Page images and extracted text

[Start of section]

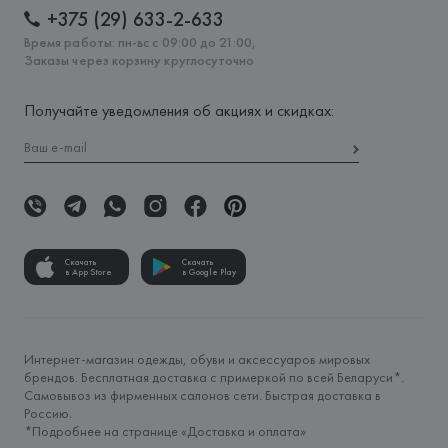
+375 (29) 633-2-633
Время работы: пн-вс с 09:00 до 21:00,
Заказы через корзину круглосуточно
Получайте уведомления об акциях и скидках:
Скачать
Скачать
в App Store
в Google Play
Интернет-магазин одежды, обуви и аксессуаров мировых
брендов. Бесплатная доставка с примеркой по всей Беларуси*.
Самовывоз из фирменных салонов сети. Быстрая доставка в
Россию.
*Подробнее на странице «
Доставка и оплата
»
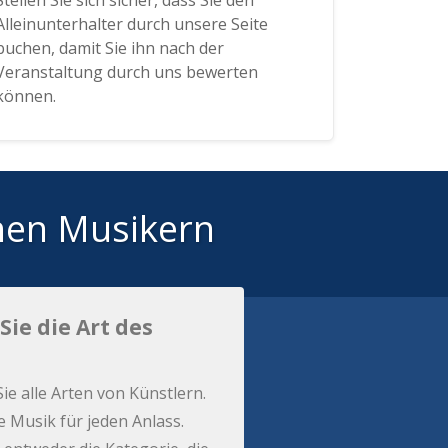
Stellen Sie sich sicher, dass Sie den
Alleinunterhalter durch unsere Seite
buchen, damit Sie ihn nach der
Veranstaltung durch uns bewerten
können.
hen Musikern
Sie die Art des
Sie alle Arten von Künstlern.
e Musik für jeden Anlass.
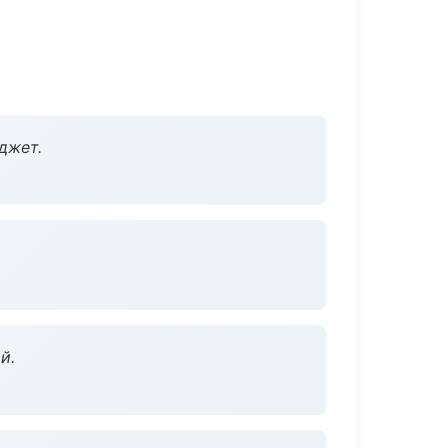
джет.
й.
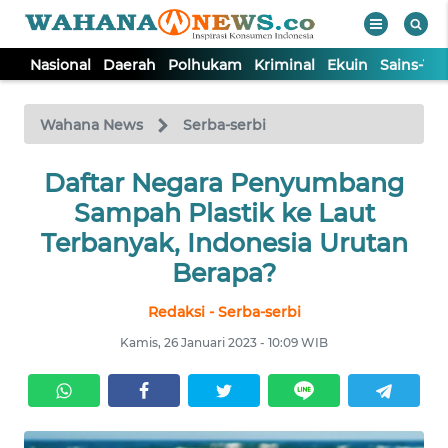
Nasional
Daerah
Polhukam
Kriminal
Ekuin
Sains-Te
WAHANA
Tutup
TV
Wahana News
Serba-serbi
NASIONAL
Daftar Negara Penyumbang
Sampah Plastik ke Laut
DAERAH
Terbanyak, Indonesia Urutan
Berapa?
POLHUKAM
Redaksi - Serba-serbi
Kamis, 26 Januari 2023 - 10:09 WIB
KRIMINAL
EKUIN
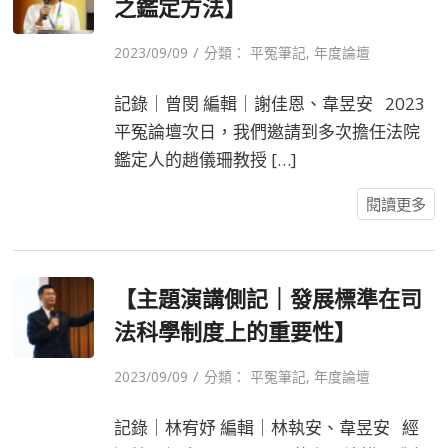
之鑑定方法】
/
2023/09/09
分類：
平冤筆記
,
年度論壇
記錄｜曾閔 編輯｜謝佳恩、韋昱安 2023
平冤論壇次日，我們邀請到多次擔任法院
鑑定人的趙儀珊教授 […]
閱讀更多
【主題演講側記｜發展標準在司
法科學制度上的重要性】
/
2023/09/09
分類：
平冤筆記
,
年度論壇
記錄｜林宥妤 編輯｜林執安、韋昱安 經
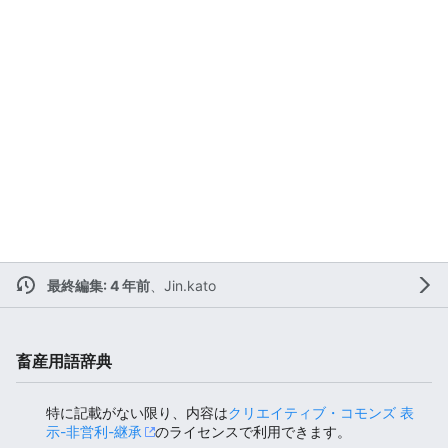
最終編集: 4 年前
、
Jin.kato
畜産用語辞典
特に記載がない限り、内容は
クリエイティブ・コモンズ 表
示-非営利-継承
のライセンスで利用できます。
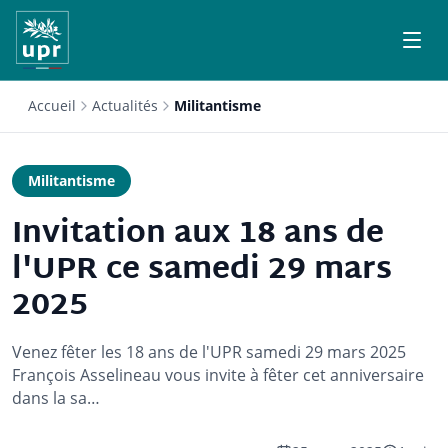
Accueil
Actualités
Militantisme
Militantisme
Invitation aux 18 ans de
l'UPR ce samedi 29 mars
2025
Venez fêter les 18 ans de l'UPR samedi 29 mars 2025
François Asselineau vous invite à fêter cet anniversaire
dans la sa…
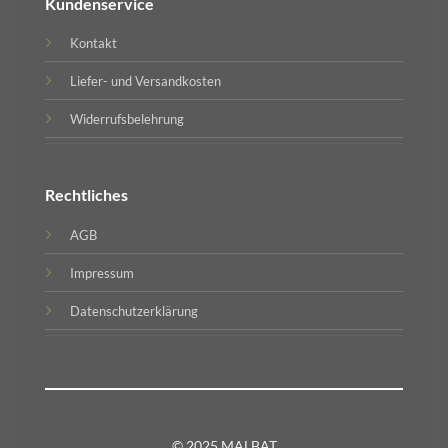
Kundenservice
Kontakt
Liefer- und Versandkosten
Widerrufsbelehrung
Rechtliches
AGB
Impressum
Datenschutzerklärung
© 2025 MALBAT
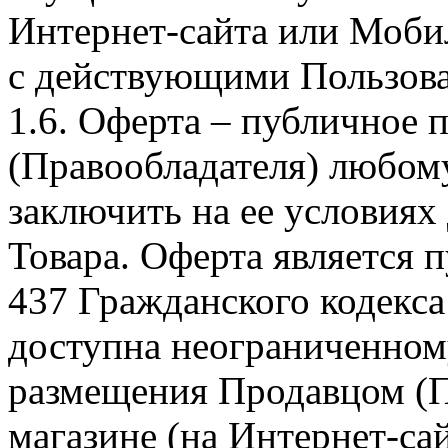
Интернет-сайта или Моби
с действующими Пользова
1.6. Оферта – публичное
(Правообладателя) любом
заключить на ее условиях
Товара. Оферта является п
437 Гражданского кодекс
доступна неограниченном
размещения Продавцом (П
магазине (на Интернет-са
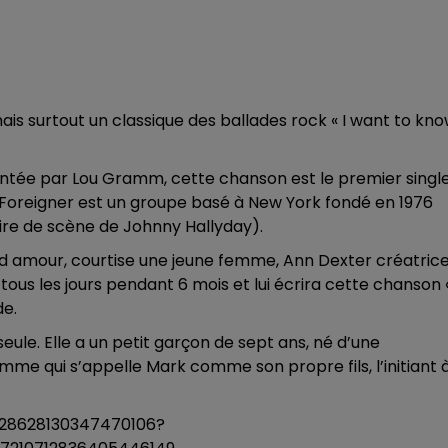
ais surtout un classique des ballades rock « I want to kn
hantée par Lou Gramm, cette chanson est le premier singl
4. Foreigner est un groupe basé à New York fondé en 1976
aire de scène de Johnny Hallyday).
and amour, courtise une jeune femme, Ann Dexter créatric
s tous les jours pendant 6 mois et lui écrira cette chanson «
de.
eule. Elle a un petit garçon de sept ans, né d’une
me qui s’appelle Mark comme son propre fils, l’initiant 
28628130347470106?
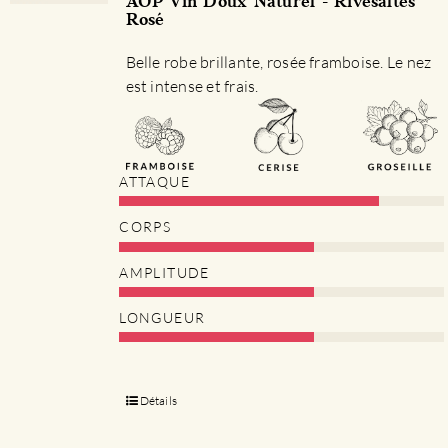
AOP Vin Doux Naturel - Rivesaltes
Rosé
Belle robe brillante, rosée framboise. Le nez
est intense et frais.
ATTAQUE
CORPS
AMPLITUDE
LONGUEUR
Détails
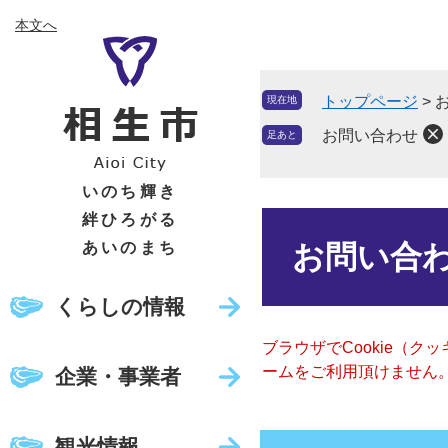
ペ
メ
本文へ
ー
ニ
ジ
ュ
の
ー
トップページ
>
現在地
先
を
頭
飛
お問い合わせ
足あと
で
ば
す
し
いのち輝き
。
て
絆ひろがる
本
本
文
あいのまち
お問い合
文
へ
くらしの情報
ブラウザでCookie（
ームをご利用頂けません
企業・事業者
観光情報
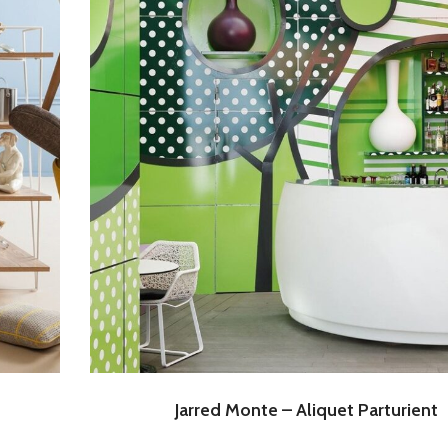
Jarred Monte – Aliquet Parturient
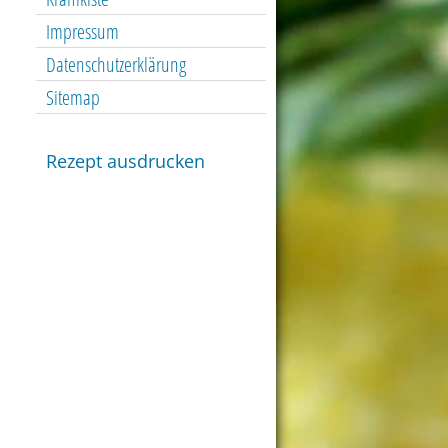
Impressum
Datenschutzerklärung
Sitemap
Rezept ausdrucken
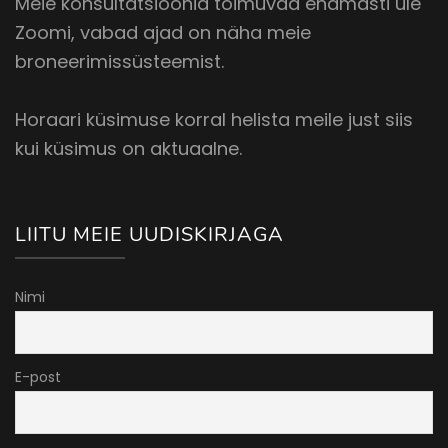
Meie konsultatsioonid toimuvad enamasti üle
Zoomi, vabad ajad on näha meie
broneerimissüsteemist.
Horaari küsimuse korral helista meile just siis
kui küsimus on aktuaalne.
LIITU MEIE UUDISKIRJAGA
Nimi
E-post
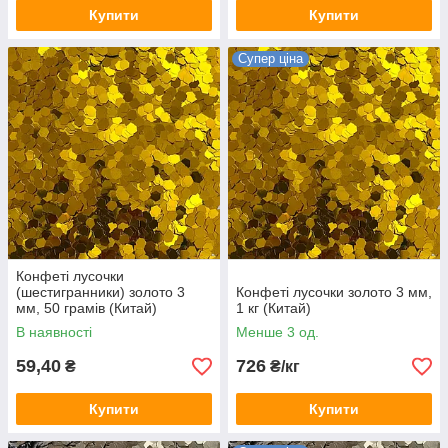
Купити
Купити
Супер ціна
Конфеті лусочки
(шестигранники) золото 3
Конфеті лусочки золото 3 мм,
мм, 50 грамів (Китай)
1 кг (Китай)
В наявності
Менше 3 од.
59,40
726
₴
₴/кг
Купити
Купити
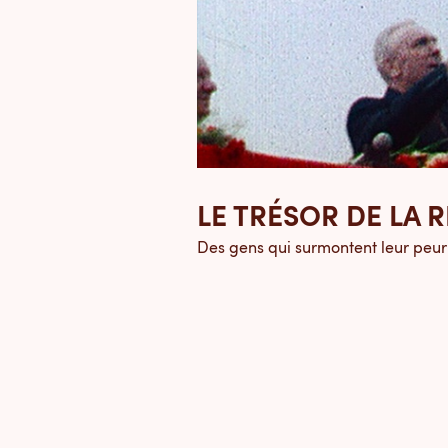
LE TRÉSOR DE LA 
Des gens qui surmontent leur peur et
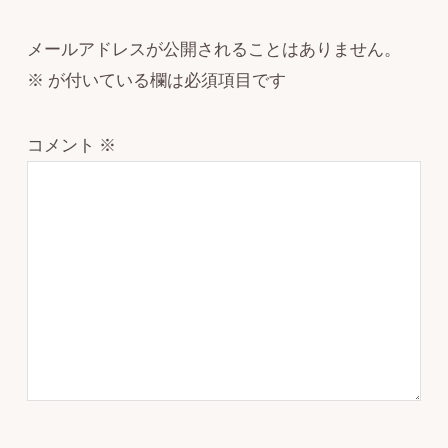
メールアドレスが公開されることはありません。
※
が付いている欄は必須項目です
コメント
※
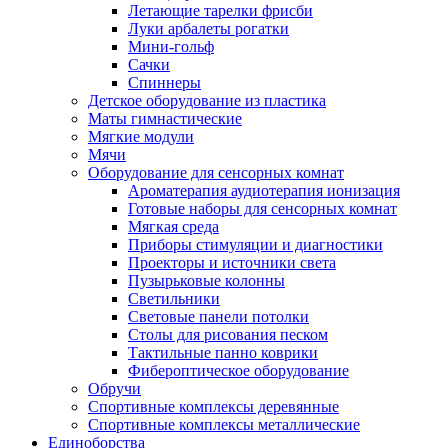
Летающие тарелки фрисби
Луки арбалеты рогатки
Мини-гольф
Сачки
Спиннеры
Детское оборудование из пластика
Маты гимнастические
Мягкие модули
Мячи
Оборудование для сенсорных комнат
Ароматерапия аудиотерапия ионизация
Готовые наборы для сенсорных комнат
Мягкая среда
Приборы стимуляции и диагностики
Проекторы и источники света
Пузырьковые колонны
Светильники
Световые панели потолки
Столы для рисования песком
Тактильные панно коврики
Фибероптическое оборудование
Обручи
Спортивные комплексы деревянные
Спортивные комплексы металлические
Единоборства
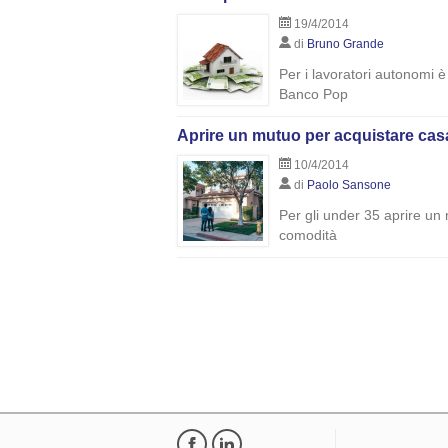
19/4/2014
di
Bruno Grande
Per i lavoratori autonomi è
Banco Pop
Aprire un mutuo per acquistare casa
10/4/2014
di
Paolo Sansone
Per gli under 35 aprire un 
comodità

[End of section]

■ What is expected ■
Could you set down, exactly as written, every line from the start of the records above through the line containing "Stellen Sie sich sicher, dass Sie den", leaving the pictures out?

■ Answer to this problem ■
+375 (29) 633-2-633
Время работы: пн-вс с 09:00 до 21:00,
Заказы через корзину круглосуточно
Получайте уведомления об акциях и скидках:
Скачать
Скачать
в App Store
в Google Play
Интернет-магазин одежды, обуви и аксессуаров мировых
брендов. Бесплатная доставка с примеркой по всей Беларуси*.
Самовывоз из фирменных салонов сети. Быстрая доставка в
Россию.
*Подробнее на странице «
Доставка и оплата
»
Stellen Sie sich sicher, dass Sie den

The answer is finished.